▶ TASK TO COMPLETE: With the pictures excluded, reproduce all of the data exactly.

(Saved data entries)
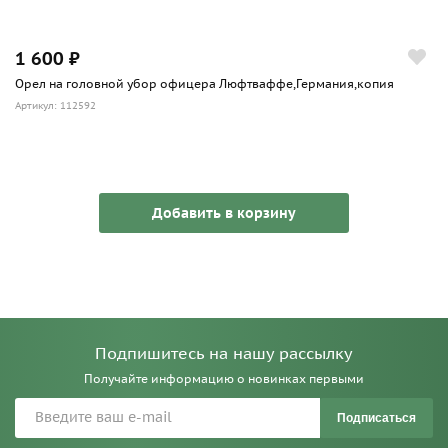
1 600 ₽
Орел на головной убор офицера Люфтваффе,Германия,копия
Артикул: 112592
Добавить в корзину
Подпишитесь на нашу рассылку
Получайте информацию о новинках первыми
Подписаться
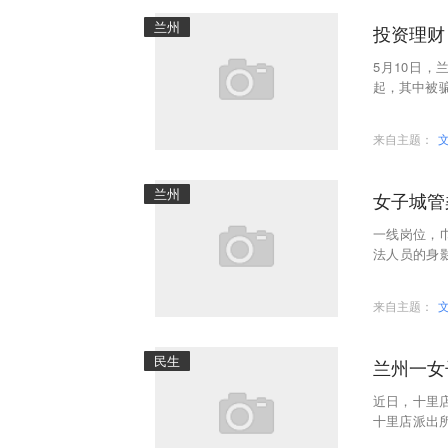
兰州
投资理财
5月10日
起，其中被
区内48岁的
来自主题：
兰州
女子城管
一线岗位，
法人员的身
经营行为，
来自主题：
民生
兰州一女
近日，十里
十里店派出所
日15时许，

▶ REPLY:
1 600 ₽
Орел на головной убор офицера Люфтваффе,Германия,копия
Артикул: 112592
Добавить в корзину
Подпишитесь на нашу рассылку
Получайте информацию о новинках первыми
Подписаться
兰州
投资理财
5月10日
起，其中被
区内48岁的
来自主题：
兰州
女子城管
一线岗位，
法人员的身
经营行为，
来自主题：
民生
兰州一女
近日，十里
十里店派出所
日15时许，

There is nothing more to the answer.